**Task to complete**:
If a line in the entries below includes "SERVICE", pick it out and copy it.

**Data to process**:

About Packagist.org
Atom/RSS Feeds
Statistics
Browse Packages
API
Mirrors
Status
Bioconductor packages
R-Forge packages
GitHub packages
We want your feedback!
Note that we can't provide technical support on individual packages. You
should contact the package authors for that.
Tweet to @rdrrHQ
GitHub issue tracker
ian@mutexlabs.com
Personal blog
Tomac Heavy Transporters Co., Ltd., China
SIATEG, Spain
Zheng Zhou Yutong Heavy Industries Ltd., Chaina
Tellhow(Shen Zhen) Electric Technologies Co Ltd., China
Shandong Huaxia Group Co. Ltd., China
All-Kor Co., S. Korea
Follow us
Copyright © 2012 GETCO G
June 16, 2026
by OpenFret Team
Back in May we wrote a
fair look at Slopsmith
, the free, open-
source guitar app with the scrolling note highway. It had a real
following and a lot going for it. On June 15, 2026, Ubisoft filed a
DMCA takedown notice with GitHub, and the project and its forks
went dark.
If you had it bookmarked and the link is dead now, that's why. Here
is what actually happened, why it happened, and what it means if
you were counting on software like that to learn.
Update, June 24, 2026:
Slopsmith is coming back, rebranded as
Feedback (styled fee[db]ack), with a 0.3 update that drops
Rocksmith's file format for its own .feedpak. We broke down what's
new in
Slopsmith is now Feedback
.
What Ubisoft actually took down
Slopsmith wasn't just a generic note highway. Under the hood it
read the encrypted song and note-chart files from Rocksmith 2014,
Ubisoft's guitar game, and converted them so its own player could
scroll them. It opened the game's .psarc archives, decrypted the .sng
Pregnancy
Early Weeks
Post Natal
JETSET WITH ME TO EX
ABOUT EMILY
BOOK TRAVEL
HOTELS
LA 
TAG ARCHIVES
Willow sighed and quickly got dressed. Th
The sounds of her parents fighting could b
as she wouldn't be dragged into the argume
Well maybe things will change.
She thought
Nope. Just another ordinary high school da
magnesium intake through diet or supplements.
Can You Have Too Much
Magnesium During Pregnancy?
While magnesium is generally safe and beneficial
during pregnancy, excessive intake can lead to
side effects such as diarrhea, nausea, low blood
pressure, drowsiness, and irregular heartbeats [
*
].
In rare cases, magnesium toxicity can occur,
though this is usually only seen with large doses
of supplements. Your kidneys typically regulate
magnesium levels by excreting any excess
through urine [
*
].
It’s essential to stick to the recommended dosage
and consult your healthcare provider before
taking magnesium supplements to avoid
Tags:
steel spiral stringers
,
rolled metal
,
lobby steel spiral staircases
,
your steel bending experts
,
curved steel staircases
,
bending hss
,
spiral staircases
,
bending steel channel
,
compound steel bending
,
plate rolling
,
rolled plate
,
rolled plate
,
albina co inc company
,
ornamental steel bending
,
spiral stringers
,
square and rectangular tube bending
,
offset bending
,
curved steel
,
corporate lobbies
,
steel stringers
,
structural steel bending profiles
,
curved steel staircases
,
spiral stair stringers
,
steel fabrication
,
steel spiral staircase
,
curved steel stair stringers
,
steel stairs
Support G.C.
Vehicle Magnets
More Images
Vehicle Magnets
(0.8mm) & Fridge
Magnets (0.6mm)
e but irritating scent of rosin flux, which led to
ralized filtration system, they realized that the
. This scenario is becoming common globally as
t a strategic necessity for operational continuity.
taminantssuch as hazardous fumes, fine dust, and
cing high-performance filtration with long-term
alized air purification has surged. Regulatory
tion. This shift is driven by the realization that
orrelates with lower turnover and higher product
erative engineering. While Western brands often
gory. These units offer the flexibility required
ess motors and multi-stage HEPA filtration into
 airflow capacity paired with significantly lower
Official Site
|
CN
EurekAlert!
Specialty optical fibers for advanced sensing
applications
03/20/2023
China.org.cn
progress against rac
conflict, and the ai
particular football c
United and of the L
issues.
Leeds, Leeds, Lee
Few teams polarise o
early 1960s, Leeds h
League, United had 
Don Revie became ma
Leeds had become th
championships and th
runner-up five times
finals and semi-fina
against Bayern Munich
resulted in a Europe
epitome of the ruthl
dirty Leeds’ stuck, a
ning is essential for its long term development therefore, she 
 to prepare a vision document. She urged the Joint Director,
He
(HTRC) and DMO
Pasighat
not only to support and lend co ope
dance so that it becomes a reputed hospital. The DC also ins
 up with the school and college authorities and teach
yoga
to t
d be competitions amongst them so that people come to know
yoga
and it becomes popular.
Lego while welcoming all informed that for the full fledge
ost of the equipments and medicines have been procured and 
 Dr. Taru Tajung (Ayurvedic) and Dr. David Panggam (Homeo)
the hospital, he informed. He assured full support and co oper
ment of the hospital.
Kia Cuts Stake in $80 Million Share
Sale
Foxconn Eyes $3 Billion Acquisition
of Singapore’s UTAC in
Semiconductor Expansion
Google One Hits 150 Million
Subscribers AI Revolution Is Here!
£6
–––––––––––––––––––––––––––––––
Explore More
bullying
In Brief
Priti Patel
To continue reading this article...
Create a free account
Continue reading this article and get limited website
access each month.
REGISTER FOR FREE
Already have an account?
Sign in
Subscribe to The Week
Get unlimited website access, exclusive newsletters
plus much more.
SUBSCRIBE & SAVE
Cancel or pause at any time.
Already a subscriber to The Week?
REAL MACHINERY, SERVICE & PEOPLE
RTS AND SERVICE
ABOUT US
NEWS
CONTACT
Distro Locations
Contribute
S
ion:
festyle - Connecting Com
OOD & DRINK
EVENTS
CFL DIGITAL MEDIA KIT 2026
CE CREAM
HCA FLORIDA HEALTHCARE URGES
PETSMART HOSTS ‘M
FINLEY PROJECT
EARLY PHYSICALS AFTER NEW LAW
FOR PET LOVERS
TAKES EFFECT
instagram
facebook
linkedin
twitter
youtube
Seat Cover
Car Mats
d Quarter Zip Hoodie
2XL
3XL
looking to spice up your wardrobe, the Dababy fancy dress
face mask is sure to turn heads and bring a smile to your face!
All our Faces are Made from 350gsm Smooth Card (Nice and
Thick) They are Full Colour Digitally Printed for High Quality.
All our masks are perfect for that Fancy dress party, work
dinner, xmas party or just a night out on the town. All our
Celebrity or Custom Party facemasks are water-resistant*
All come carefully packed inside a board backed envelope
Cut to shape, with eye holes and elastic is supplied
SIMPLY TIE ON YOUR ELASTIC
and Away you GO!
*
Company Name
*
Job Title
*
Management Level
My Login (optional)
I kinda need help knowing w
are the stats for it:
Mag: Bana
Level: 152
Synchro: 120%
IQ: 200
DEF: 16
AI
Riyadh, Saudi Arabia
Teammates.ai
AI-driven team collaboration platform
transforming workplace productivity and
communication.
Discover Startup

**Task answer**:
REAL MACHINERY, SERVICE & PEOPLE
RTS AND SERVICE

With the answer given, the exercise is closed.